Apart from the images, output the data below exactly.

Collected data →
:::::

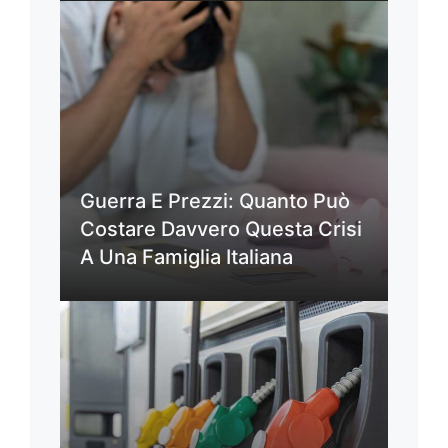
Guerra E Prezzi: Quanto Può
Costare Davvero Questa Crisi
A Una Famiglia Italiana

:::::

Exercise result →
Guerra E Prezzi: Quanto Può
Costare Davvero Questa Crisi
A Una Famiglia Italiana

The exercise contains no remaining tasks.